|Graphene, a single layer of carbon atoms, could be used for a variety of medical purposes.--Courtesy of Graphene Flagship|
The European Union is betting heavily on graphene, a potential material of the future with several med tech applications, via a €1 billion ($1.3 billion) research fund dubbed the Graphene Flagship.
The material could form drug delivering drones powered by a spinning tail that is similar to a sperm's, according to Graphene Flagship-funded researcher Kosta Kostarelos of the U.K.'s University of Manchester. "If you design this self-propelling vehicle, and you get in front of a cell you want to transfer therapeutic materials into, how would you do it?" Kostarelos told Bloomberg. "Can graphene slide through a cell's plasma membrane? The answer is yes."

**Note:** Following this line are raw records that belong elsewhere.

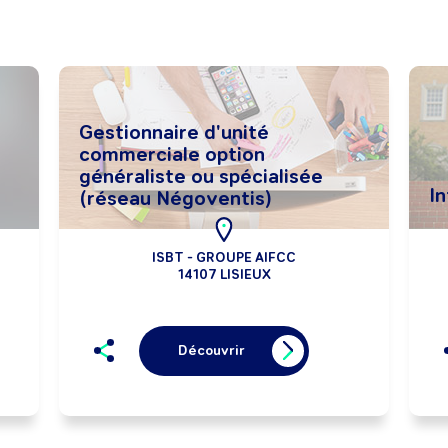
Gestionnaire d'unité
commerciale option
généraliste ou spécialisée
In
(réseau Négoventis)
ISBT - GROUPE AIFCC
14107 LISIEUX
Découvrir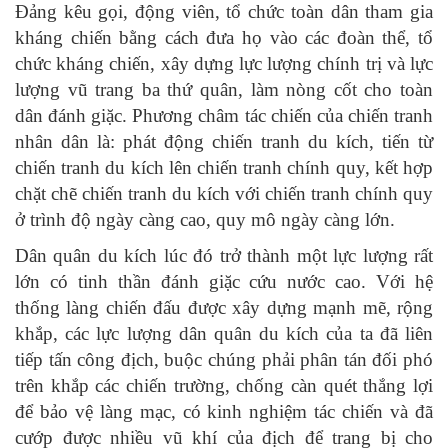
Đảng kêu gọi, động viên, tổ chức toàn dân tham gia
kháng chiến bằng cách đưa họ vào các đoàn thể, tổ
chức kháng chiến, xây dựng lực lượng chính trị và lực
lượng vũ trang ba thứ quân, làm nòng cốt cho toàn
dân đánh giặc. Phương châm tác chiến của chiến tranh
nhân dân là: phát động chiến tranh du kích, tiến từ
chiến tranh du kích lên chiến tranh chính quy, kết hợp
chặt chẽ chiến tranh du kích với chiến tranh chính quy
ở trình độ ngày càng cao, quy mô ngày càng lớn.
Dân quân du kích lúc đó trở thành một lực lượng rất
lớn có tinh thần đánh giặc cứu nước cao. Với hệ
thống làng chiến đấu được xây dựng mạnh mẽ, rộng
khắp, các lực lượng dân quân du kích của ta đã liên
tiếp tấn công địch, buộc chúng phải phân tán đối phó
trên khắp các chiến trường, chống càn quét thắng lợi
để bảo vệ làng mạc, có kinh nghiệm tác chiến và đã
cướp được nhiều vũ khí của địch để trang bị cho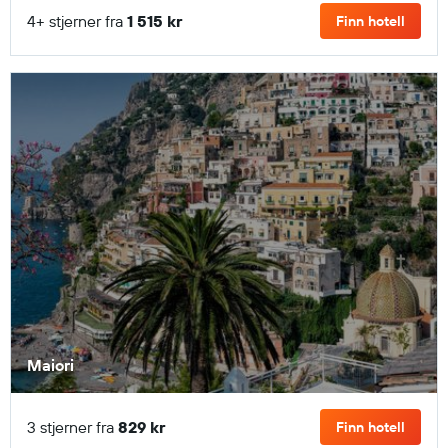
4+ stjerner fra
1 515 kr
Finn hotell
Maiori
3 stjerner fra
829 kr
Finn hotell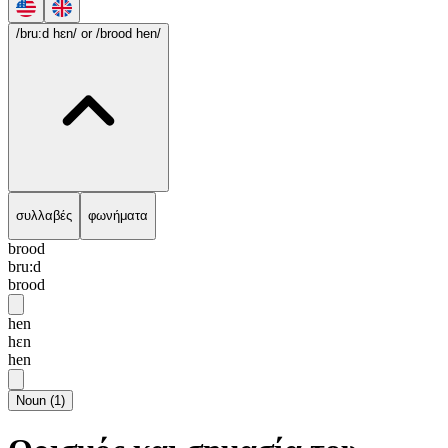
/bru:d hɛn/
or /brood hen/
συλλαβές
φωνήματα
brood
bru:d
brood
hen
hɛn
hen
Noun
(
1
)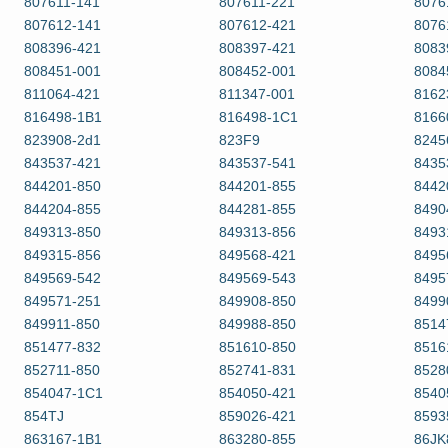
807611-141
807611-221
8076
807612-141
807612-421
8076
808396-421
808397-421
8083
808451-001
808452-001
8084
811064-421
811347-001
8162
816498-1B1
816498-1C1
8166
823908-2d1
823F9
8245
843537-421
843537-541
8435
844201-850
844201-855
8442
844204-855
844281-855
8490
849313-850
849313-856
8493
849315-856
849568-421
8495
849569-542
849569-543
8495
849571-251
849908-850
8499
849911-850
849988-850
8514
851477-832
851610-850
8516
852711-850
852741-831
8528
854047-1C1
854050-421
8540
854TJ
859026-421
8593
863167-1B1
863280-855
86JK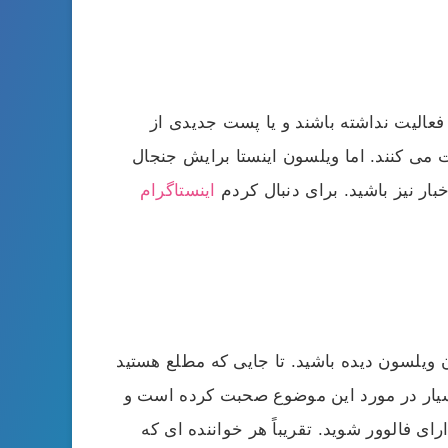
 فعالیت نداشته باشند و یا پست جدیدی از
 می کنند. اما ویلسون اینستا برایش جنجال
بار نیز باشید. برای دنبال کردم
اینستاگرام
 ویلسون دیده باشید. تا جایی که مطلع هستید
بسیار در مورد این موضوع صحبت کرده است و
ای فالوور شوید. تقریباً هر خواننده ای که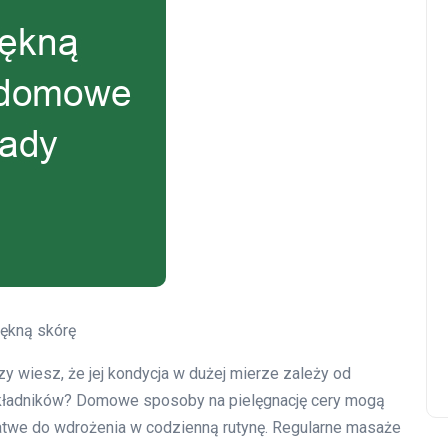
iękną skórę
zy wiesz, że jej kondycja w dużej mierze zależy od
składników? Domowe sposoby na pielęgnację cery mogą
 łatwe do wdrożenia w codzienną rutynę. Regularne masaże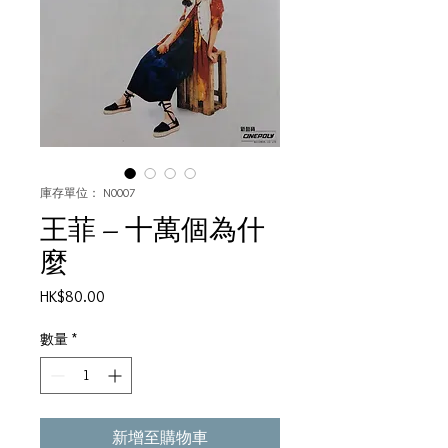
庫存單位： N0007
王菲 ‎– 十萬個為什
麼
價
HK$80.00
格
數量
*
新增至購物車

In the article Kostarelos said he is "trying to design vehicles that you can inject in the bloodstream or eyeball or spinal cord or in the brain, to try and get to a particular diseased cell population, so you don't create collateral damage." His team is studying the effects of graphene upon the body, especially the kidneys, to ensure the safety of the potential in vivo medical devices of the future.
Royal Philips ($PHG), best known for its imaging devices, is among the companies receiving EU funding for graphene research, according to Bloomberg. South Korea's Samsung is among the corporate leaders in the arena. Graphene-based foldable touchable screens are under development, Bloomberg says.
The EU touts the fund as a means of commercializing European research. Asians and Americans have successfully commercialized other European ideas like the MP3 and World Wide Web, the article points out. But the U.S. is interested in graphene, too. The National Science Foundation, Department of Energy and Department of Defense are all studying the material. And the National Institutes of Health just funded research to create a synthetic nanopore from graphene to allow faster DNA detection.
Graphene's unique properties include its strength, conductivity, and perhaps most importantly, its width of just one atom, making it a 2-D structure. The molecule consists of sheets of solely carbon atoms arranged in a hexagonal structure.